[Assignment] Would you transcribe the whole listing exactly, minus its pictures?
—————
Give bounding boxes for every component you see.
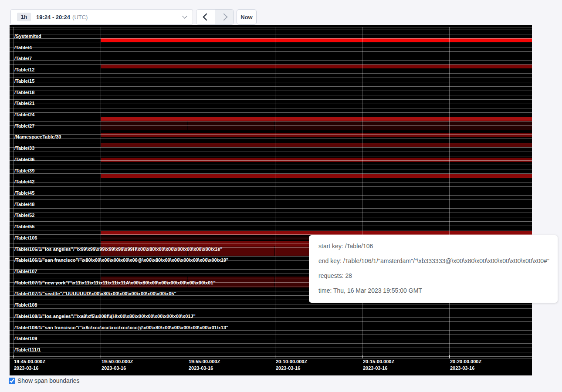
span-boundary-line — [10, 130, 532, 130]
row-label: /Table/24 — [14, 112, 34, 117]
chevron-down-icon — [182, 14, 187, 18]
row-label: /Table/108/1/"san francisco"/"\x8c\xcc\x… — [14, 325, 228, 330]
heat-band — [101, 64, 532, 68]
x-axis-date: 2023-03-16 — [363, 365, 394, 371]
previous-range-button[interactable] — [196, 10, 215, 24]
row-label: /Table/108/1/"los angeles"/"\xa8\xf5\u00… — [14, 314, 196, 319]
span-boundary-line — [10, 78, 532, 78]
span-boundary-line — [10, 108, 532, 108]
span-boundary-line — [10, 234, 532, 235]
time-range-dropdown[interactable]: 1h 19:24 - 20:24 (UTC) — [10, 9, 193, 25]
x-axis-date: 2023-03-16 — [450, 365, 481, 371]
span-boundary-line — [10, 213, 532, 213]
row-label: /Table/107/1/"new york"/"\x11\x11\x11\x1… — [14, 280, 216, 285]
span-boundary-line — [10, 330, 532, 331]
chevron-left-icon — [203, 14, 210, 21]
span-boundary-line — [10, 139, 532, 139]
range-tooltip: start key: /Table/106 end key: /Table/10… — [309, 235, 558, 303]
tooltip-start-key: start key: /Table/106 — [318, 243, 548, 250]
span-boundary-line — [10, 186, 532, 187]
span-boundary-line — [10, 173, 532, 174]
show-span-boundaries-checkbox[interactable] — [9, 378, 15, 384]
time-range-nav — [196, 9, 234, 25]
x-axis-date: 2023-03-16 — [189, 365, 220, 371]
span-boundary-line — [10, 195, 532, 196]
tooltip-time: time: Thu, 16 Mar 2023 19:55:00 GMT — [318, 287, 548, 294]
x-axis-time: 19:45:00.000Z — [14, 359, 45, 365]
row-label: /Table/106 — [14, 236, 37, 240]
heat-band — [101, 117, 532, 121]
heat-band — [101, 143, 532, 147]
span-boundary-line — [10, 339, 532, 339]
span-boundary-line — [10, 56, 532, 56]
row-label: /Table/33 — [14, 146, 34, 151]
span-boundary-line — [10, 313, 532, 313]
span-boundary-line — [10, 117, 532, 117]
span-boundary-line — [10, 356, 532, 357]
span-boundary-line — [10, 208, 532, 209]
row-label: /Table/45 — [14, 191, 34, 196]
row-label: /Table/55 — [14, 224, 34, 229]
span-boundary-line — [10, 217, 532, 217]
time-range-value: 19:24 - 20:24 — [36, 14, 70, 20]
span-boundary-line — [10, 47, 532, 47]
span-boundary-line — [10, 60, 532, 61]
span-boundary-line — [10, 160, 532, 161]
span-boundary-line — [10, 343, 532, 344]
span-boundary-line — [10, 112, 532, 113]
tooltip-requests: requests: 28 — [318, 272, 548, 280]
span-boundary-line — [10, 51, 532, 52]
span-boundary-line — [10, 43, 532, 43]
span-boundary-line — [10, 69, 532, 69]
show-span-boundaries-label: Show span boundaries — [17, 377, 79, 384]
row-label: /Table/52 — [14, 213, 34, 218]
row-label: /Table/107 — [14, 269, 37, 274]
axis-tick — [188, 355, 188, 358]
row-label: /Table/18 — [14, 90, 34, 95]
span-boundary-line — [10, 230, 532, 230]
row-label: /Table/21 — [14, 101, 34, 106]
time-gridline — [362, 27, 362, 358]
span-boundary-line — [10, 348, 532, 348]
axis-tick — [362, 355, 362, 358]
span-boundary-line — [10, 125, 532, 126]
x-axis-date: 2023-03-16 — [276, 365, 307, 371]
row-label: /Table/36 — [14, 157, 34, 162]
keyvis-canvas[interactable]: /System/tsd/Table/4/Table/7/Table/12/Tab… — [10, 25, 532, 375]
row-label: /Table/39 — [14, 169, 34, 173]
time-gridline — [275, 27, 275, 358]
heat-band — [101, 38, 532, 42]
x-axis-date: 2023-03-16 — [102, 365, 133, 371]
span-boundary-line — [10, 221, 532, 222]
x-axis-label: 20:10:00.000Z2023-03-16 — [276, 359, 307, 371]
span-boundary-line — [10, 335, 532, 335]
span-boundary-line — [10, 143, 532, 143]
span-boundary-line — [10, 64, 532, 65]
span-boundary-line — [10, 226, 532, 226]
axis-tick — [13, 355, 14, 358]
next-range-button[interactable] — [215, 10, 234, 24]
axis-tick — [275, 355, 275, 358]
x-axis-date: 2023-03-16 — [14, 365, 45, 371]
x-axis-label: 19:55:00.000Z2023-03-16 — [189, 359, 220, 371]
time-range-preset-badge: 1h — [17, 13, 31, 21]
span-boundary-line — [10, 104, 532, 104]
x-axis-label: 19:45:00.000Z2023-03-16 — [14, 359, 45, 371]
span-boundary-line — [10, 30, 532, 30]
time-range-timezone: (UTC) — [72, 14, 88, 20]
span-boundary-line — [10, 152, 532, 152]
span-boundary-line — [10, 352, 532, 352]
span-boundary-line — [10, 321, 532, 322]
heat-band — [101, 133, 532, 137]
heat-band — [101, 158, 532, 162]
span-boundary-line — [10, 91, 532, 91]
row-label: /Table/42 — [14, 179, 34, 184]
show-span-boundaries-toggle[interactable]: Show span boundaries — [9, 377, 79, 384]
chevron-right-icon — [220, 14, 227, 21]
now-button[interactable]: Now — [237, 9, 257, 25]
time-gridline — [449, 27, 450, 358]
x-axis-time: 20:10:00.000Z — [276, 359, 307, 365]
span-boundary-line — [10, 121, 532, 122]
span-boundary-line — [10, 191, 532, 191]
span-boundary-line — [10, 34, 532, 34]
—————
[Exercise response]
Give bounding boxes for every component you see.
span-boundary-line — [10, 130, 532, 130]
row-label: /Table/24 — [14, 112, 34, 117]
chevron-down-icon — [182, 14, 187, 18]
row-label: /Table/108/1/"san francisco"/"\x8c\xcc\x… — [14, 325, 228, 330]
heat-band — [101, 64, 532, 68]
x-axis-date: 2023-03-16 — [363, 365, 394, 371]
previous-range-button[interactable] — [196, 10, 215, 24]
row-label: /Table/108/1/"los angeles"/"\xa8\xf5\u00… — [14, 314, 196, 319]
span-boundary-line — [10, 78, 532, 78]
span-boundary-line — [10, 108, 532, 108]
span-boundary-line — [10, 234, 532, 235]
time-range-dropdown[interactable]: 1h 19:24 - 20:24 (UTC) — [10, 9, 193, 25]
x-axis-date: 2023-03-16 — [450, 365, 481, 371]
span-boundary-line — [10, 213, 532, 213]
row-label: /Table/107/1/"new york"/"\x11\x11\x11\x1… — [14, 280, 216, 285]
span-boundary-line — [10, 330, 532, 331]
chevron-left-icon — [203, 14, 210, 21]
span-boundary-line — [10, 139, 532, 139]
range-tooltip: start key: /Table/106 end key: /Table/10… — [309, 235, 558, 303]
tooltip-start-key: start key: /Table/106 — [318, 243, 548, 250]
span-boundary-line — [10, 186, 532, 187]
span-boundary-line — [10, 173, 532, 174]
show-span-boundaries-checkbox[interactable] — [9, 378, 15, 384]
time-range-nav — [196, 9, 234, 25]
x-axis-date: 2023-03-16 — [189, 365, 220, 371]
span-boundary-line — [10, 195, 532, 196]
tooltip-time: time: Thu, 16 Mar 2023 19:55:00 GMT — [318, 287, 548, 294]
x-axis-time: 19:45:00.000Z — [14, 359, 45, 365]
row-label: /Table/106 — [14, 236, 37, 240]
heat-band — [101, 117, 532, 121]
heat-band — [101, 143, 532, 147]
span-boundary-line — [10, 339, 532, 339]
span-boundary-line — [10, 56, 532, 56]
row-label: /Table/33 — [14, 146, 34, 151]
span-boundary-line — [10, 313, 532, 313]
span-boundary-line — [10, 117, 532, 117]
span-boundary-line — [10, 356, 532, 357]
span-boundary-line — [10, 208, 532, 209]
row-label: /Table/45 — [14, 191, 34, 196]
row-label: /Table/55 — [14, 224, 34, 229]
span-boundary-line — [10, 217, 532, 217]
time-range-value: 19:24 - 20:24 — [36, 14, 70, 20]
span-boundary-line — [10, 47, 532, 47]
span-boundary-line — [10, 60, 532, 61]
span-boundary-line — [10, 160, 532, 161]
span-boundary-line — [10, 343, 532, 344]
span-boundary-line — [10, 112, 532, 113]
tooltip-requests: requests: 28 — [318, 272, 548, 280]
span-boundary-line — [10, 51, 532, 52]
span-boundary-line — [10, 43, 532, 43]
span-boundary-line — [10, 69, 532, 69]
show-span-boundaries-label: Show span boundaries — [17, 377, 79, 384]
row-label: /Table/52 — [14, 213, 34, 218]
row-label: /Table/107 — [14, 269, 37, 274]
axis-tick — [188, 355, 188, 358]
row-label: /Table/18 — [14, 90, 34, 95]
span-boundary-line — [10, 230, 532, 230]
row-label: /Table/21 — [14, 101, 34, 106]
time-gridline — [362, 27, 362, 358]
span-boundary-line — [10, 348, 532, 348]
axis-tick — [362, 355, 362, 358]
span-boundary-line — [10, 125, 532, 126]
x-axis-date: 2023-03-16 — [276, 365, 307, 371]
row-label: /Table/36 — [14, 157, 34, 162]
keyvis-canvas[interactable]: /System/tsd/Table/4/Table/7/Table/12/Tab… — [10, 25, 532, 375]
row-label: /Table/39 — [14, 169, 34, 173]
time-gridline — [275, 27, 275, 358]
heat-band — [101, 38, 532, 42]
x-axis-date: 2023-03-16 — [102, 365, 133, 371]
span-boundary-line — [10, 221, 532, 222]
x-axis-label: 20:10:00.000Z2023-03-16 — [276, 359, 307, 371]
span-boundary-line — [10, 335, 532, 335]
span-boundary-line — [10, 143, 532, 143]
span-boundary-line — [10, 64, 532, 65]
span-boundary-line — [10, 226, 532, 226]
axis-tick — [13, 355, 14, 358]
next-range-button[interactable] — [215, 10, 234, 24]
axis-tick — [275, 355, 275, 358]
x-axis-date: 2023-03-16 — [14, 365, 45, 371]
x-axis-label: 19:55:00.000Z2023-03-16 — [189, 359, 220, 371]
time-range-preset-badge: 1h — [17, 13, 31, 21]
span-boundary-line — [10, 104, 532, 104]
x-axis-label: 19:45:00.000Z2023-03-16 — [14, 359, 45, 371]
span-boundary-line — [10, 30, 532, 30]
time-range-timezone: (UTC) — [72, 14, 88, 20]
span-boundary-line — [10, 152, 532, 152]
span-boundary-line — [10, 352, 532, 352]
span-boundary-line — [10, 321, 532, 322]
heat-band — [101, 133, 532, 137]
heat-band — [101, 158, 532, 162]
span-boundary-line — [10, 91, 532, 91]
row-label: /Table/42 — [14, 179, 34, 184]
show-span-boundaries-toggle[interactable]: Show span boundaries — [9, 377, 79, 384]
chevron-right-icon — [220, 14, 227, 21]
now-button[interactable]: Now — [237, 9, 257, 25]
time-gridline — [449, 27, 450, 358]
x-axis-time: 20:10:00.000Z — [276, 359, 307, 365]
span-boundary-line — [10, 121, 532, 122]
span-boundary-line — [10, 191, 532, 191]
span-boundary-line — [10, 34, 532, 34]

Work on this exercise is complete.